Demolition of the former St. Nicholas Croatian Catholic Church is under way, ending a longstanding battle between the Catholic Diocese of Pittsburgh and local preservationists over the future of the historic Troy Hill landmark.
The building was given historic status in 2001, which the parish was against because it limited the building's use to a potential buyer. The East Ohio Street building has not been used by the parish since it consolidated with the parish in Millvale eight years ago.

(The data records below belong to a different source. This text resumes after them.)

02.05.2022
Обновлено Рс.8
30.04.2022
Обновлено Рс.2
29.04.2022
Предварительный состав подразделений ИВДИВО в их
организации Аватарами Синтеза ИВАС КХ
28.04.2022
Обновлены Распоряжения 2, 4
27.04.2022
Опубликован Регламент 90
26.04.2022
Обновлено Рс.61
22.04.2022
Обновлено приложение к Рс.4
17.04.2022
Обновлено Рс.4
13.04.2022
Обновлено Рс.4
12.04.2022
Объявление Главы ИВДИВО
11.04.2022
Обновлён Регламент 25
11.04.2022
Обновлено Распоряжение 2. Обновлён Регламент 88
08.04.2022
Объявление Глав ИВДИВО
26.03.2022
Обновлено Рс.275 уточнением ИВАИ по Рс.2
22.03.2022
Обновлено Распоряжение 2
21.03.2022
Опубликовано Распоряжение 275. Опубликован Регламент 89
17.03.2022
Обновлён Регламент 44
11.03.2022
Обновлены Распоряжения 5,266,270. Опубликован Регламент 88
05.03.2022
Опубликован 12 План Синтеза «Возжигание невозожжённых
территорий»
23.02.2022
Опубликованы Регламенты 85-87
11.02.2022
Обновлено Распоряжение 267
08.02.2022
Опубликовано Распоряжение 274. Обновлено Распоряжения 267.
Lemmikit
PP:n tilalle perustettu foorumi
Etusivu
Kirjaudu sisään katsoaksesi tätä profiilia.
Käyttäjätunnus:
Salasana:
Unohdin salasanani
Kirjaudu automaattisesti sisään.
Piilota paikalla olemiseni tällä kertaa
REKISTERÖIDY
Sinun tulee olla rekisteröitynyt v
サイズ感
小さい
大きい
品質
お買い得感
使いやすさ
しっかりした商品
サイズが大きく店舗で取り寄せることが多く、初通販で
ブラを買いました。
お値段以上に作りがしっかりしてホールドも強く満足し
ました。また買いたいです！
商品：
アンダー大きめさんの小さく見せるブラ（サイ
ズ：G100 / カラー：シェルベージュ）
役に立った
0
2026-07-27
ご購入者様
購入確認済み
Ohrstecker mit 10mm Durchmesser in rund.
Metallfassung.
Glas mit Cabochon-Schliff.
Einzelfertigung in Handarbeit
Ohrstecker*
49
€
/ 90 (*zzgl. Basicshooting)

In a news release issued by the Catholic Diocese of Pittsburgh, the Rev. Ronald Lengwin said the parish has spent $360,000 in maintenance and insurance costs for the abandoned building. He said attempts to sell it over the years repeatedly failed because buyers were unwilling "to assume liability for a failing structure and to comply with canonical regulations concerning the use of former church buildings."
In an effort to turn the building into a museum, the Preserve Croatian Heritage Foundation had raised $60,000 in 2008. The Northside Leadership Conference, working with the foundation, offered $1 for it.
But the diocese sought a hardship provision in the city's historic code that allows for demolition, stating the building was a financial drain and a dangerous structure. The Historic Review Commission denied the request, in part considering they had an offer that would relieve them of further expense, but the parish won in Common Pleas Court last summer.
Judge Robert Colville ruled $1 was not a reasonable return. He cited previous case law in describing the church's historic designation in 2001 as, in effect, "a taking" that left the church hobbled by historic code demands.
The city dropped its appeal in October and demolition plans began. Stained glass windows were removed in October and the asbestos removal began shortly afterward.
Father Lengwin said the parish declined an offer to purchase the property after the asbestos abatement and execution of a demolition contract "in the interest of the safety and welfare of the community and the stability of the parish."